TASK STATEMENT
Every line that contains the word "pixel" should be copied from the records below.

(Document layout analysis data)
------------------------------------

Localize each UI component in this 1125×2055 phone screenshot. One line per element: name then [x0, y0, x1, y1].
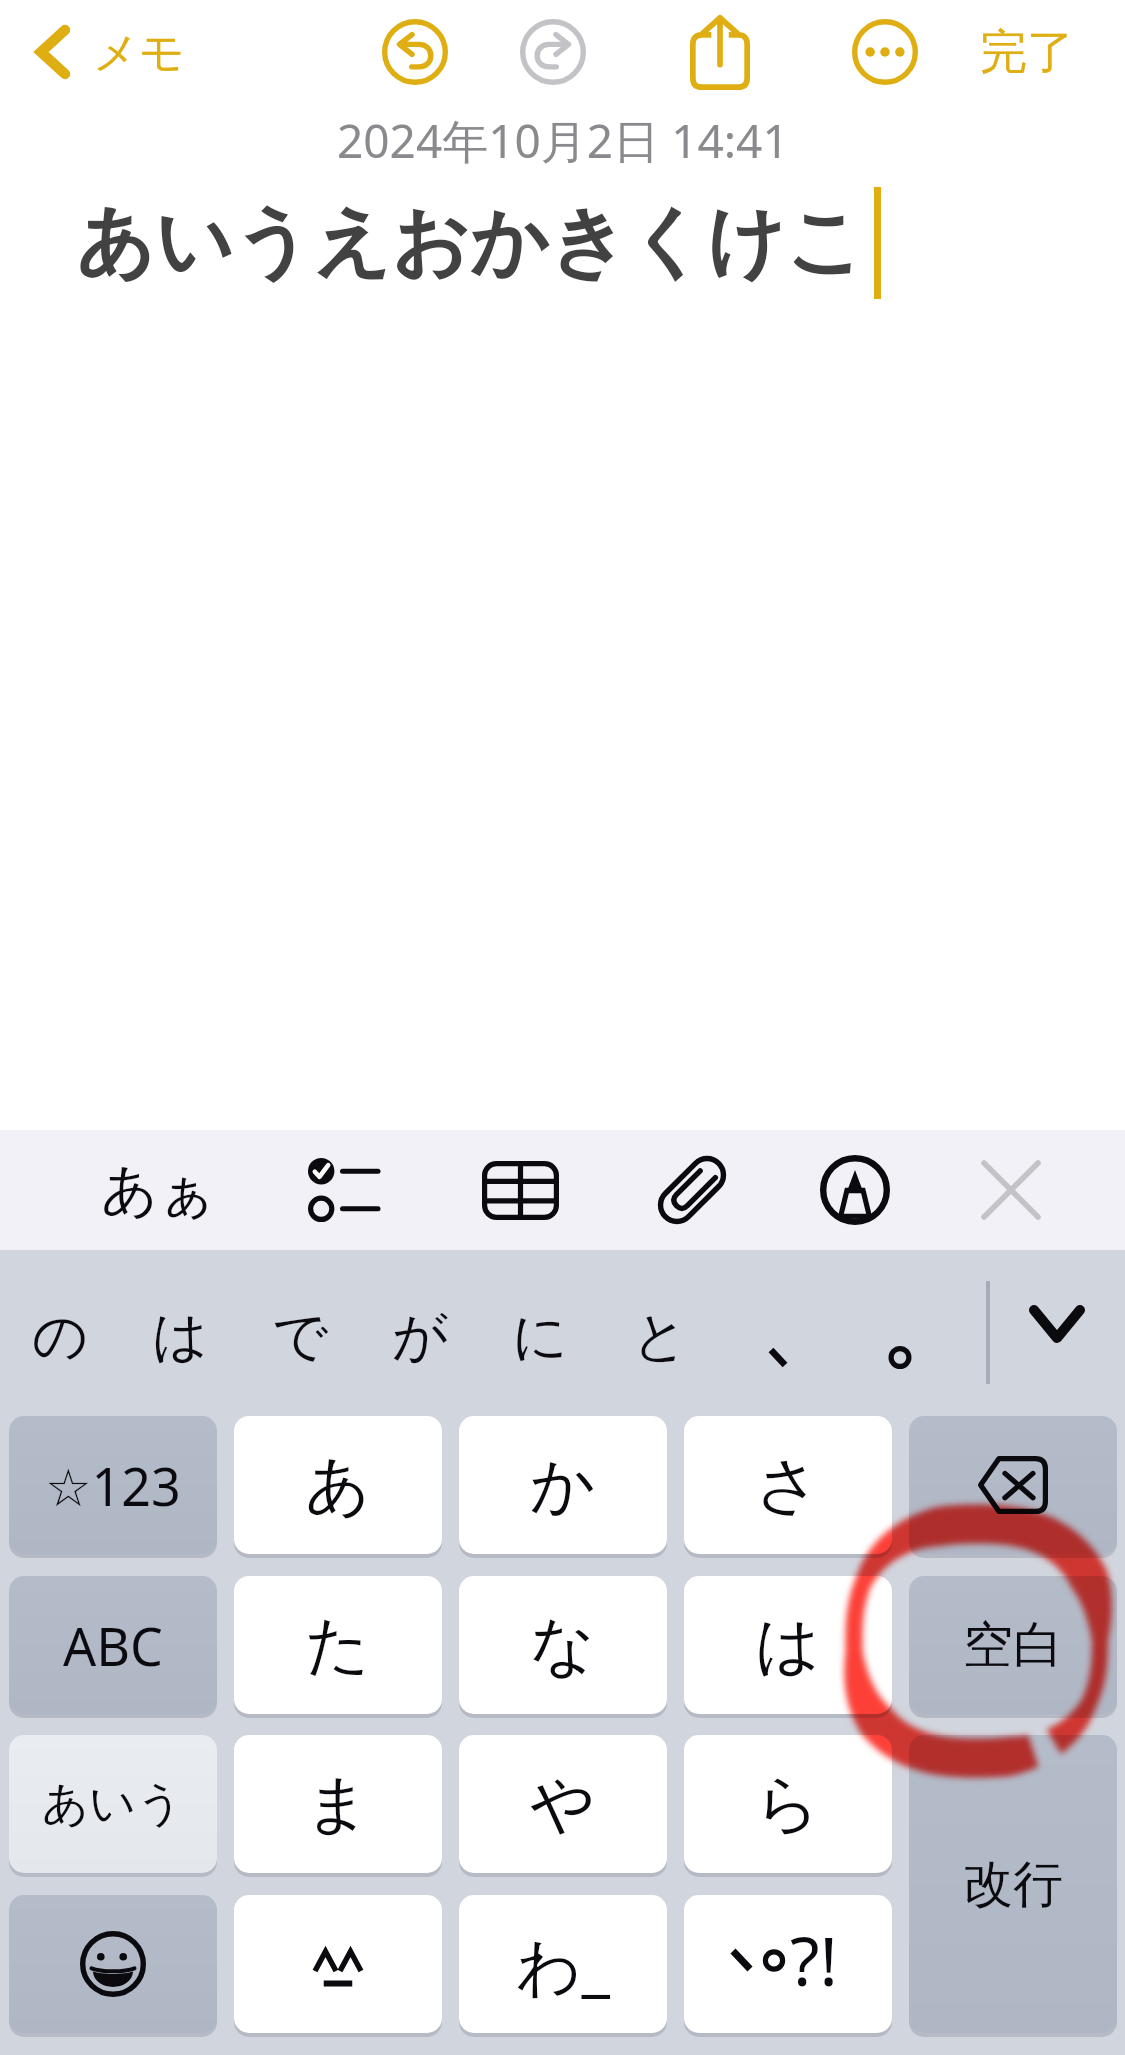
staticText: わ_	[516, 1921, 610, 2008]
button[interactable]: 空白	[909, 1576, 1117, 1714]
staticText: と	[632, 1302, 689, 1371]
staticText: か	[530, 1445, 596, 1526]
staticText: は	[152, 1302, 209, 1371]
button[interactable]: Emoji	[9, 1895, 217, 2033]
button[interactable]: 完了	[957, 0, 1097, 104]
staticText: さ	[755, 1445, 821, 1526]
staticText: ABC	[63, 1610, 163, 1681]
button[interactable]: Markup	[793, 1130, 917, 1250]
button[interactable]: ま	[234, 1735, 442, 1873]
staticText: メモ	[93, 25, 186, 82]
staticText: ら	[755, 1764, 821, 1845]
staticText: は	[755, 1605, 821, 1686]
staticText: 空白	[963, 1614, 1063, 1677]
button[interactable]: わ_	[459, 1895, 667, 2033]
button[interactable]: や	[459, 1735, 667, 1873]
button[interactable]: ABC	[9, 1576, 217, 1714]
button[interactable]: ☆123	[9, 1416, 217, 1554]
staticText: が	[392, 1302, 449, 1371]
staticText: ま	[305, 1764, 371, 1845]
button[interactable]: Close	[949, 1130, 1073, 1250]
button[interactable]: メモ	[8, 0, 198, 104]
staticText: に	[512, 1302, 569, 1371]
staticText: ?!	[790, 1913, 838, 2006]
staticText: の	[32, 1302, 89, 1371]
button[interactable]: Redo	[501, 0, 605, 104]
button[interactable]: ?!	[684, 1895, 892, 2033]
button[interactable]	[840, 1278, 960, 1394]
staticText: で	[272, 1302, 329, 1371]
staticText: や	[530, 1764, 596, 1845]
button[interactable]: は	[120, 1278, 240, 1394]
staticText: あ	[305, 1445, 371, 1526]
button[interactable]	[720, 1278, 840, 1394]
staticText: な	[530, 1605, 596, 1686]
button[interactable]: Checklist	[281, 1130, 405, 1250]
staticText: 2024年10月2日 14:41	[337, 109, 789, 172]
button[interactable]: Undo	[363, 0, 467, 104]
staticText: あいう	[42, 1775, 184, 1833]
button[interactable]: な	[459, 1576, 667, 1714]
button[interactable]: か	[459, 1416, 667, 1554]
button[interactable]: Delete	[909, 1416, 1117, 1554]
button[interactable]	[234, 1895, 442, 2033]
button[interactable]: は	[684, 1576, 892, 1714]
staticText: あぁ	[101, 1155, 216, 1226]
button[interactable]: Table	[458, 1130, 582, 1250]
staticText: 改行	[963, 1853, 1063, 1916]
button[interactable]: あいう	[9, 1735, 217, 1873]
button[interactable]: に	[480, 1278, 600, 1394]
staticText: 完了	[980, 23, 1074, 82]
button[interactable]: の	[0, 1278, 120, 1394]
button[interactable]: と	[600, 1278, 720, 1394]
staticText: ☆123	[45, 1450, 181, 1521]
button[interactable]: あ	[234, 1416, 442, 1554]
button[interactable]: さ	[684, 1416, 892, 1554]
staticText: た	[305, 1605, 371, 1686]
button[interactable]: Attach	[630, 1130, 754, 1250]
button[interactable]: が	[360, 1278, 480, 1394]
staticText: あいうえおかきくけこ	[76, 194, 865, 291]
button[interactable]: た	[234, 1576, 442, 1714]
button[interactable]: Hide keyboard	[1007, 1270, 1107, 1378]
button[interactable]: Text style	[96, 1130, 220, 1250]
button[interactable]: で	[240, 1278, 360, 1394]
button[interactable]: ら	[684, 1735, 892, 1873]
button[interactable]: Share	[668, 0, 772, 104]
button[interactable]: 改行	[909, 1735, 1117, 2033]
button[interactable]: More options	[833, 0, 937, 104]
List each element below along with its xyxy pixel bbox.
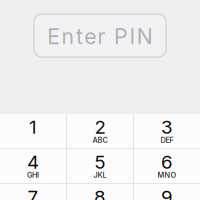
staticText: 5 bbox=[94, 151, 106, 173]
staticText: 3 bbox=[161, 116, 173, 138]
staticText: 7 bbox=[28, 186, 38, 200]
button[interactable]: Enter PIN bbox=[34, 14, 166, 57]
staticText: GHI bbox=[27, 171, 39, 180]
staticText: DEF bbox=[160, 136, 174, 144]
staticText: 4 bbox=[27, 151, 39, 173]
staticText: 2 bbox=[94, 116, 106, 138]
staticText: 6 bbox=[161, 151, 173, 173]
staticText: ABC bbox=[92, 136, 108, 144]
button[interactable]: 2 bbox=[67, 114, 133, 148]
staticText: 1 bbox=[29, 116, 37, 138]
button[interactable]: 8 bbox=[67, 184, 133, 200]
button[interactable]: 9 bbox=[134, 184, 200, 200]
button[interactable]: 1 bbox=[0, 114, 66, 148]
button[interactable]: 6 bbox=[134, 149, 200, 183]
staticText: MNO bbox=[158, 171, 176, 180]
button[interactable]: 7 bbox=[0, 184, 66, 200]
button[interactable]: 5 bbox=[67, 149, 133, 183]
staticText: Enter PIN bbox=[47, 24, 153, 49]
staticText: 8 bbox=[94, 186, 106, 200]
button[interactable]: 3 bbox=[134, 114, 200, 148]
button[interactable]: 4 bbox=[0, 149, 66, 183]
staticText: JKL bbox=[94, 171, 106, 180]
staticText: 9 bbox=[161, 186, 173, 200]
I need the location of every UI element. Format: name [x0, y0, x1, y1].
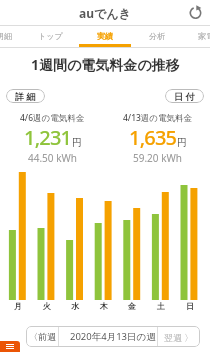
staticText: 〈前週	[29, 331, 56, 342]
staticText: 1週間の電気料金の推移	[31, 55, 180, 74]
staticText: 円	[177, 136, 187, 149]
staticText: 実績	[97, 31, 113, 41]
staticText: 家電	[198, 31, 210, 41]
button[interactable]: 家電	[198, 31, 210, 41]
staticText: 44.50 kWh	[28, 151, 77, 165]
staticText: 詳 細	[15, 90, 36, 102]
staticText: 円	[72, 136, 82, 149]
staticText: 分析	[149, 31, 165, 41]
staticText: 土	[157, 301, 165, 311]
button[interactable]: 明細	[0, 31, 12, 41]
button[interactable]	[0, 341, 20, 352]
staticText: 火	[43, 301, 51, 311]
staticText: 明細	[0, 31, 12, 41]
button[interactable]: 〈前週	[26, 326, 59, 347]
button[interactable]: 分析	[149, 31, 165, 41]
staticText: 翌週 〉	[164, 331, 194, 343]
staticText: auでんき	[79, 5, 131, 21]
staticText: 59.20 kWh	[133, 151, 182, 165]
button[interactable]	[188, 5, 203, 20]
staticText: 1,635	[129, 124, 177, 151]
button[interactable]: 日 付	[165, 89, 204, 103]
staticText: 4/6週の電気料金	[20, 112, 85, 124]
staticText: トップ	[38, 31, 63, 41]
staticText: 日 付	[174, 90, 195, 102]
button[interactable]: 詳 細	[6, 89, 45, 103]
staticText: 4/13週の電気料金	[123, 112, 193, 124]
button[interactable]: 翌週 〉	[157, 326, 200, 347]
staticText: 月	[14, 301, 22, 311]
staticText: 金	[128, 301, 136, 311]
staticText: 1,231	[24, 124, 72, 151]
button[interactable]: 2020年4月13日の週	[70, 330, 156, 343]
button[interactable]: 実績	[97, 31, 113, 41]
staticText: 日	[186, 301, 194, 311]
button[interactable]: トップ	[38, 31, 63, 41]
staticText: 木	[100, 301, 108, 311]
staticText: 2020年4月13日の週	[70, 330, 156, 343]
staticText: 水	[71, 301, 79, 311]
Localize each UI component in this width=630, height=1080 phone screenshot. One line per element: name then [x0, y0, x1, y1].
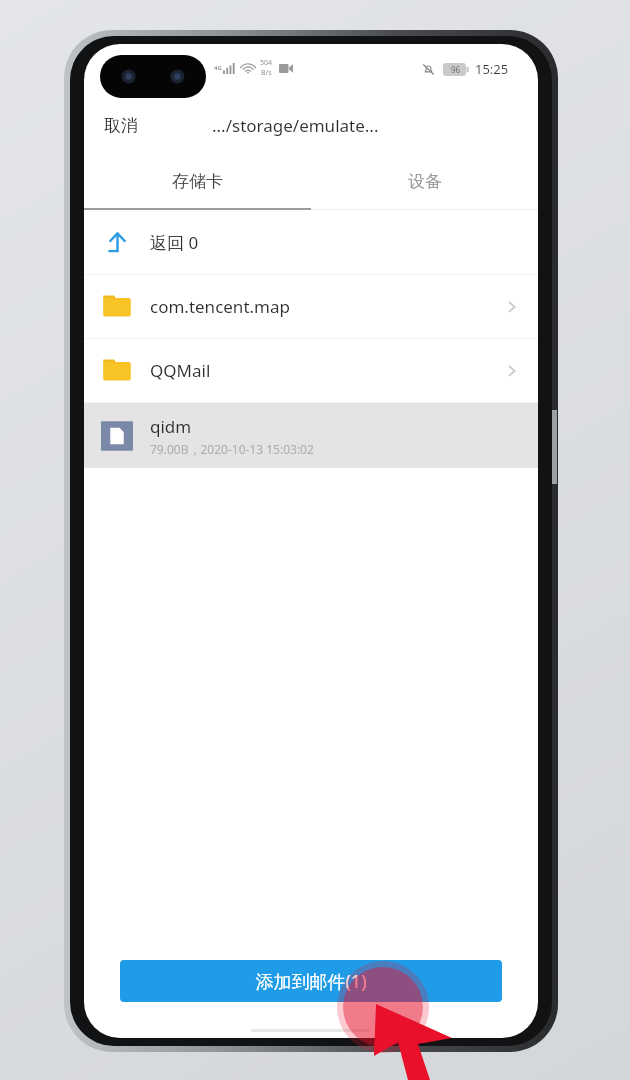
staticText: B/s	[261, 68, 272, 78]
button[interactable]: 取消	[84, 107, 154, 144]
staticText: 15:25	[475, 60, 509, 78]
button[interactable]: 存储卡	[84, 152, 311, 210]
button[interactable]: 添加到邮件(1)	[120, 960, 502, 1002]
staticText: QQMail	[150, 359, 211, 382]
staticText: 4G	[214, 64, 222, 72]
staticText: com.tencent.map	[150, 295, 290, 318]
button[interactable]: 设备	[311, 152, 538, 210]
button[interactable]: com.tencent.map	[84, 275, 538, 338]
staticText: 存储卡	[172, 171, 223, 192]
staticText: 返回 0	[150, 231, 199, 254]
staticText: 设备	[408, 171, 442, 192]
staticText: 添加到邮件(1)	[255, 969, 367, 994]
staticText: .../storage/emulate...	[212, 114, 379, 137]
staticText: 79.00B，2020-10-13 15:03:02	[150, 441, 314, 457]
button[interactable]: 返回 0	[84, 210, 538, 274]
button[interactable]: QQMail	[84, 339, 538, 402]
staticText: 取消	[104, 115, 138, 136]
staticText: qidm	[150, 415, 192, 438]
staticText: 96	[451, 64, 461, 75]
staticText: 504	[260, 58, 273, 68]
button[interactable]: qidm	[84, 403, 538, 468]
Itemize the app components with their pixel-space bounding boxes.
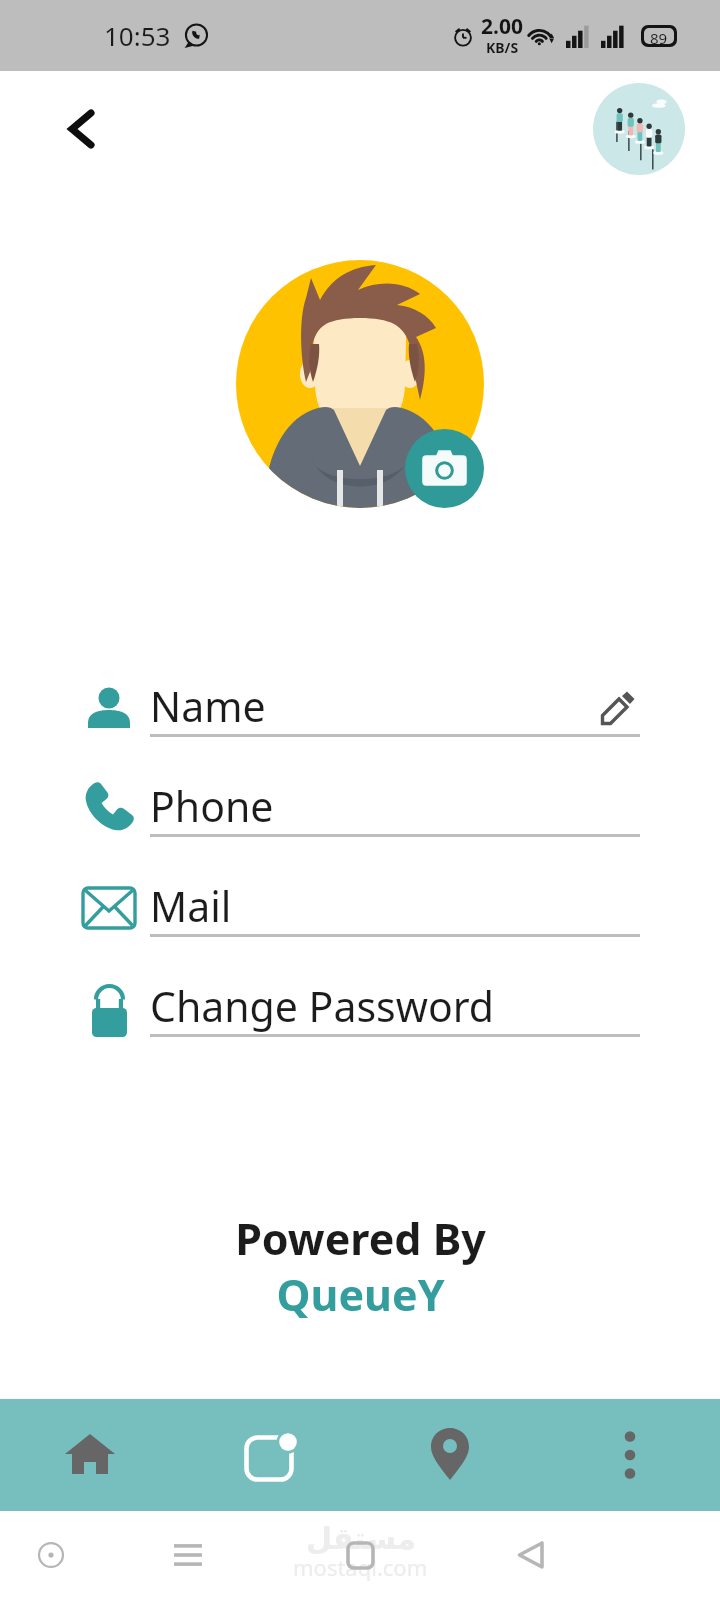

------------------------------------

TASK SOLUTION
List each element below along with its xyxy pixel bbox.
Itemize the app components with their pixel-space bounding boxes.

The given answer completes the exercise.